No passado 29 de novembro, concluiu o primeiro mega processo que incluiu condenações a militares envolvidos nos denominados “voos da morte”, uma prática de extermínio de prisioneiros desaparecidos durante a ditadura nesse país (1976-1983), lançados ao mar com vida após serem sedados.


As pessoas detidas eram retiradas de suas celas na Escola de Mecânica da Armada (Esma) com a esperança de serem libertadas ou trasladadas a um centro de recuperação. Depois lhes injetavam uma substância sedante chamada pentotal, tiravam suas roupas e as subiam em aviões militares, donde, a milhares de metros de altura, eram lançadas vivas às águas do Rio de la Plata, que desemboca no Atlântico Sul.

Trata-se do maior julgamento da história da Argentina, o terceiro que se realizou por delitos cometidos na Esma, sendo o mais prolongado desses. Ao longo dos anos sucederam várias dilações, e achar as provas foi uma tarefa titânica, na qual intervieram pesquisadores/as, advogados/as e jornalistas.

Mais de 800 pessoas declararam na mega causa que teve 54 imputados por delitos cometidos contra 789 vítimas, e determinou a prisão perpétua de 29 implicados, incluídos alguns dos mais conhecidos ex-repressores, já condenados por outras causas. Houve 6 absolvições e o resto foram condenados a sentenças entre 8 e 25 anos.

Os “voos da morte” não deixaram sobreviventes nem registros. No entanto, as sudestadas, ventos fortes que sopram do sudeste e fazem crescer as marés, trouxeram às praias os corpos de 4 mulheres, que foram enterradas como NN. Em 2005 foram exumados os restos e se soube que eram os corpos da freira francesa Leonie Duquet e de três fundadoras das Mães da Praça de Maio, que tinham sido sequestradas pelos militares em 1977. Depois se encontraram as planilhas de um dos aviões usados nos assassinatos, suficientes para vencer o pacto de silêncio com o qual se cobriram os repressores, e demostrar que sim houve tais voos.

Este mega processo não se encarregou só dos ‘voos da morte’. Também castigou outros de apropriação de menores, homicídios, torturas e mais sequestros, e inclusive o de uma jovem sueca que foi confundida com uma dirigente do grupo guerrilheiro Montoneros.

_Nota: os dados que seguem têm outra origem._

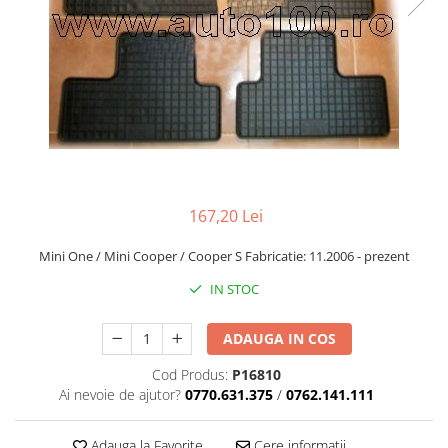
Cupla radio aftermarket
Cupla radio OEM
Inele boxe auto
Rame radio 1DIN
Rame radio 2DIN
Car Audio
Amplificatoare
167,20 Lei
CD Playere Auto
Conectori Difuzoare
Mini One / Mini Cooper / Cooper S Fabricatie: 11.2006 - prezent
Difuzoare, boxe auto coaxiale
IN STOC
Difuzoare-Sisteme / Componente
ADAUGA IN COS
Insonorizant Auto
Cod Produs:
P16810
Vibro absorbant
Ai nevoie de ajutor?
0770.631.375
/
0762.141.111
Sigurante
Subwoofer
Adauga la Favorite
Cere informatii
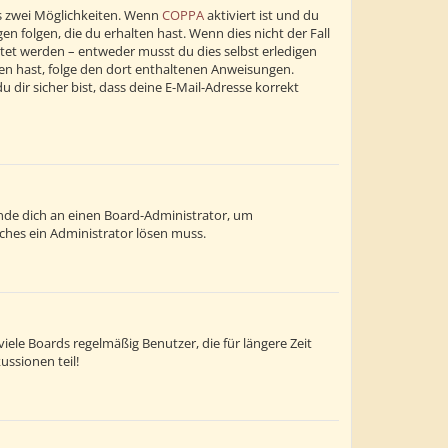
s zwei Möglichkeiten. Wenn
COPPA
aktiviert ist und du
n folgen, die du erhalten hast. Wenn dies nicht der Fall
altet werden – entweder musst du dies selbst erledigen
alten hast, folge den dort enthaltenen Anweisungen.
dir sicher bist, dass deine E-Mail-Adresse korrekt
wende dich an einen Board-Administrator, um
lches ein Administrator lösen muss.
ele Boards regelmäßig Benutzer, die für längere Zeit
ussionen teil!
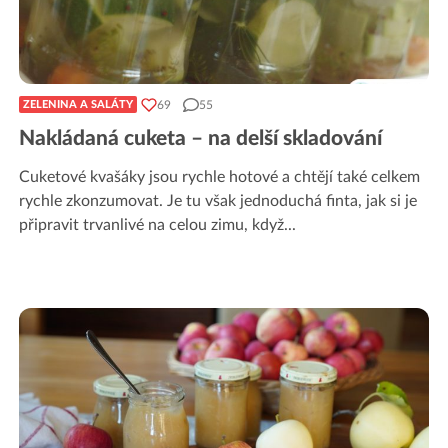
69
55
ZELENINA A SALÁTY
Nakládaná cuketa – na delší skladování
Cuketové kvašáky jsou rychle hotové a chtějí také celkem
rychle zkonzumovat. Je tu však jednoduchá finta, jak si je
připravit trvanlivé na celou zimu, když
...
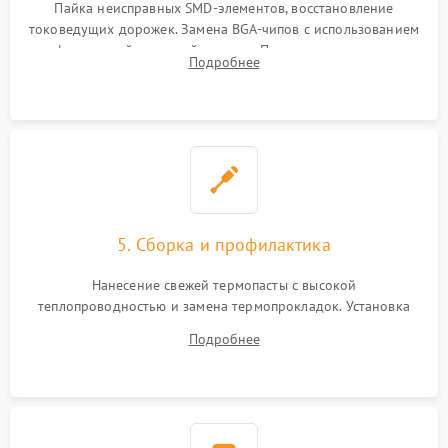
Пайка неисправных SMD-элементов, восстановление
токоведущих дорожек. Замена BGA-чипов с использованием
инфракрасной паяльной станции. Прошивка микросхемы
Подробнее
BIOS или замена поврежденных портов USB
5. Сборка и профилактика
Нанесение свежей термопасты с высокой
теплопроводностью и замена термопрокладок. Установка
системы охлаждения, подключение всех внутренних
Подробнее
шлейфов, модулей памяти и накопителей. Предварительная
сборка корпуса.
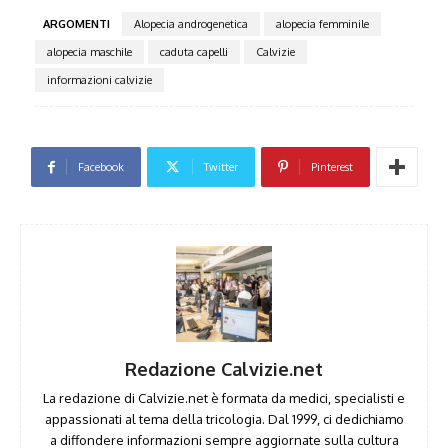
ARGOMENTI
Alopecia androgenetica
alopecia femminile
alopecia maschile
caduta capelli
Calvizie
informazioni calvizie
Facebook
Twitter
Pinterest
Redazione Calvizie.net
La redazione di Calvizie.net è formata da medici, specialisti e
appassionati al tema della tricologia. Dal 1999, ci dedichiamo
a diffondere informazioni sempre aggiornate sulla cultura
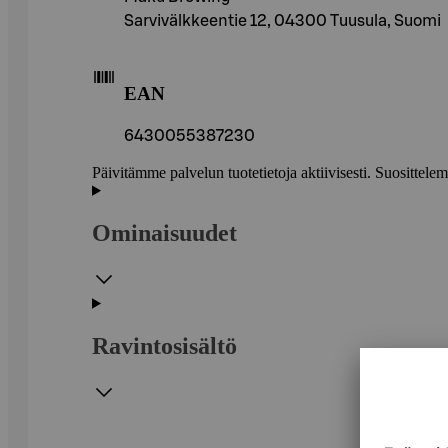
Sarvivälkkeentie 12, 04300 Tuusula, Suomi
EAN
6430055387230
Päivitämme palvelun tuotetietoja aktiivisesti. Suositte
Ominaisuudet
Ravintosisältö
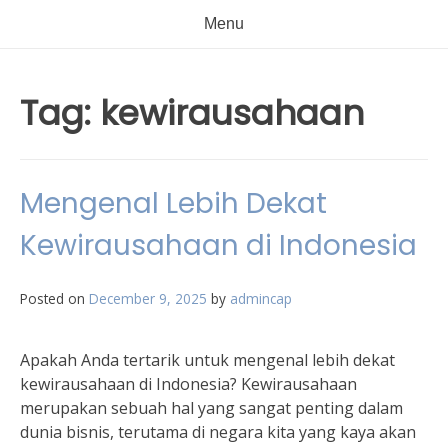
Menu
Tag:
kewirausahaan
Mengenal Lebih Dekat
Kewirausahaan di Indonesia
Posted on
December 9, 2025
by
admincap
Apakah Anda tertarik untuk mengenal lebih dekat
kewirausahaan di Indonesia? Kewirausahaan
merupakan sebuah hal yang sangat penting dalam
dunia bisnis, terutama di negara kita yang kaya akan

Com a exceção dos presuntos implicados, que ficarão em liberdade, o resto da sentença confirmou que a Argentina segue sendo um referente mundial nos julgamentos de lesa humanidade e suas duríssimas condenações. Apesar de que a justiça tem agido às vezes mais devagar do que se espera, as decisões políticas e as mudanças de governo tem seguido a linha desta espécie de justiça reparadora e implacável para responder com altura a uma das etapas mais escuras da história da América Latina.